I conflitti avviati da George W. Bush in nome di una caccia senza sosta contro il nemico dell'America Osama bin Laden hanno riscritto gli equilibri mondiali e cambiato il paradigma della sicurezza. Ma non hanno portato quella libertà e quella democrazia che Washington aveva promesso dall'Afghanistan al Medio Oriente e non hanno estinto quelle minacce che le hanno motivate, contribuendo invece a spianare la strada alla guerra in Iran di Donald Trump.

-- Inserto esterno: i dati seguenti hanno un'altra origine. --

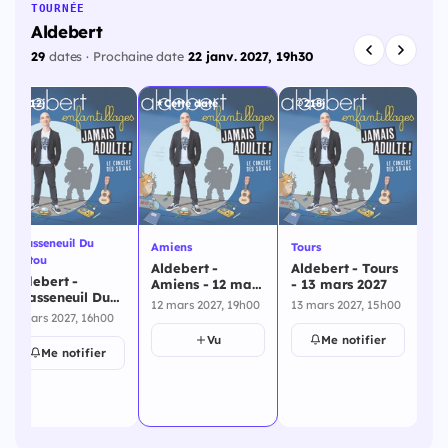
TOURNÉE
Aldebert
29
dates · Prochaine date
22 janv. 2027, 19h30
212j
Cette date
218j
Chasseneuil Du
Amiens
Tours
Br
Poitou
Aldebert -
Aldebert - Tours
Al
Aldebert -
Amiens - 12 mars
- 13 mars 2027
Ar
Chasseneuil Du
2027
20
12 mars 2027, 19h00
13 mars 2027, 15h00
14
Poitou - 7 mars
7 mars 2027, 16h00
2027
Vu
Me notifier
Me notifier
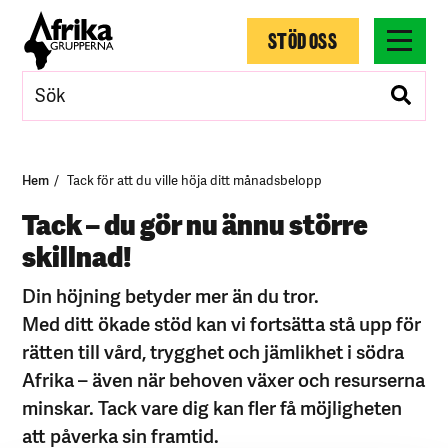
STÖD OSS
Hem
Tack för att du ville höja ditt månadsbelopp
Tack – du gör nu ännu större
skillnad!
Din höjning betyder mer än du tror.
Med ditt ökade stöd kan vi fortsätta stå upp för
rätten till vård, trygghet och jämlikhet i södra
Afrika – även när behoven växer och resurserna
minskar. Tack vare dig kan fler få möjligheten
att påverka sin framtid.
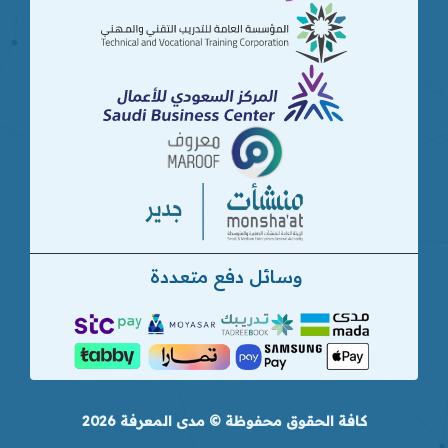
وسائل دفع متعددة
كافة الحقوق محفوظة © مدى المعرفة 2026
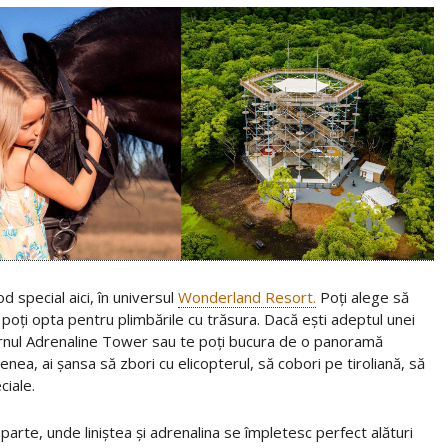
d special aici, în universul
Wonderland Resort.
Poți alege să
u poți opta pentru plimbările cu trăsura. Dacă ești adeptul unei
turnul Adrenaline Tower sau te poți bucura de o panoramă
nea, ai șansa să zbori cu elicopterul, să cobori pe tiroliană, să
ciale.
parte, unde liniștea și adrenalina se împletesc perfect alături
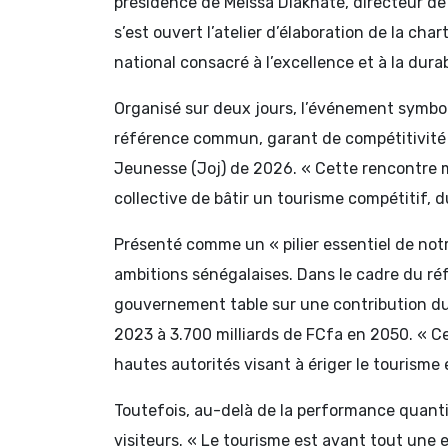
présidence de Meïssa Diakhaté, directeur de 
s’est ouvert l’atelier d’élaboration de la cha
national consacré à l’excellence et à la durab
Organisé sur deux jours, l’événement symboli
référence commun, garant de compétitivité e
Jeunesse (Joj) de 2026. « Cette rencontre 
collective de bâtir un tourisme compétitif, du
Présenté comme un « pilier essentiel de not
ambitions sénégalaises. Dans le cadre du réf
gouvernement table sur une contribution du 
2023 à 3.700 milliards de FCfa en 2050. « C
hautes autorités visant à ériger le tourisme 
Toutefois, au-delà de la performance quantita
visiteurs. « Le tourisme est avant tout une 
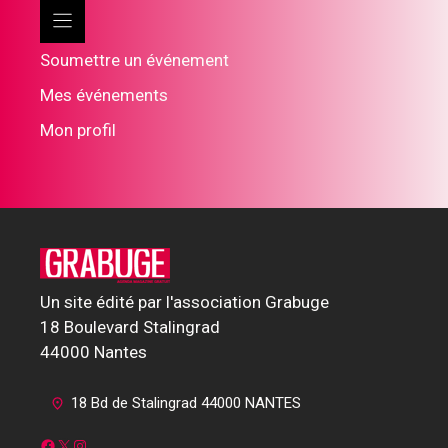
Soumettre un événement
Mes événements
Mon profil
Un site édité par l'association Grabuge
18 Boulevard Stalingrad
44000 Nantes
18 Bd de Stalingrad 44000 NANTES
Facebook
X
Instagram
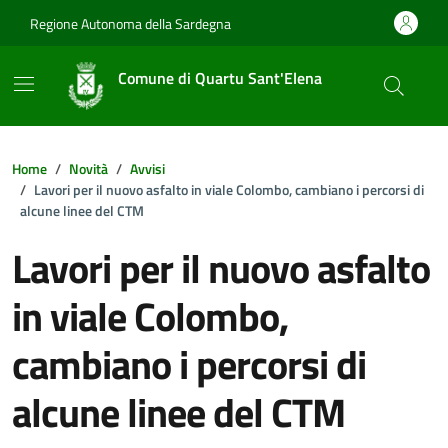
Vai ai contenuti
Vai al footer
Regione Autonoma della Sardegna
Comune di Quartu Sant'Elena
Home
Novità
Avvisi
Lavori per il nuovo asfalto in viale Colombo, cambiano i percorsi di
alcune linee del CTM
Lavori per il nuovo asfalto
in viale Colombo,
cambiano i percorsi di
alcune linee del CTM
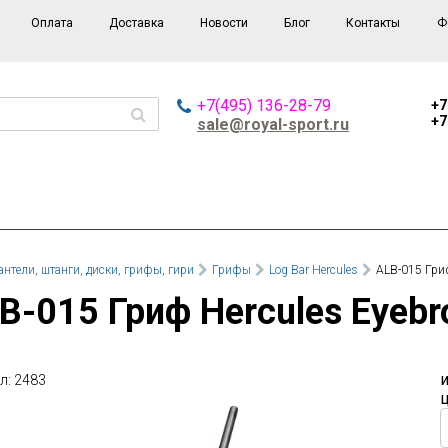
Оплата
Доставка
Новости
Блог
Контакты
Ф
+7(495) 136-28-79
+7
+7
sale@royal-sport.ru
антели, штанги, диски, грифы, гири
Грифы
Log Bar Hercules
ALB-015 Гри
LB-015 Гриф Hercules Eyeb
л: 2483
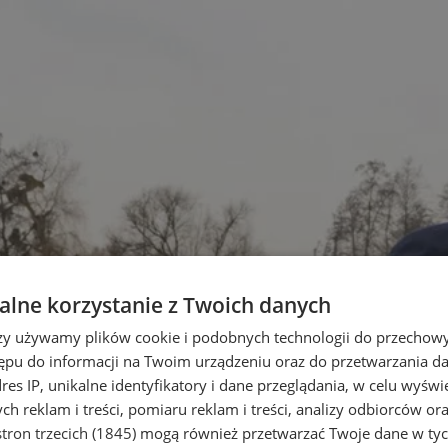
lne korzystanie z Twoich danych
rzy używamy plików cookie i podobnych technologii do przechow
ępu do informacji na Twoim urządzeniu oraz do przetwarzania 
dres IP, unikalne identyfikatory i dane przeglądania, w celu wyświ
h reklam i treści, pomiaru reklam i treści, analizy odbiorców or
tron trzecich (1845)
mogą również przetwarzać Twoje dane w tych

Nei mesi successivi all'11 settembre, la 'guerra al terrore' si è evoluta oltre il conflitto in Afghanistan contro i talebani e al'Qaeda, e si è estesa fino a includere la dottrina della 'guerra preventiva' di Bush per giustificare l'invasione dell'Iraq nel 2003. Un conflitto quest'ultimo che ancora pesa sulla reputazione degli Stati Uniti: la guerra - costata la vita secondo alcune stime fino a 200.000 persone - era stata infatti lanciata per privare il paese di armi di distruzione che non sono mai state trovate. Del caos creato dal conflitto scoppiato dopo l'attacco alle Torri Gemelle, Bagdad ancora paga le conseguenze.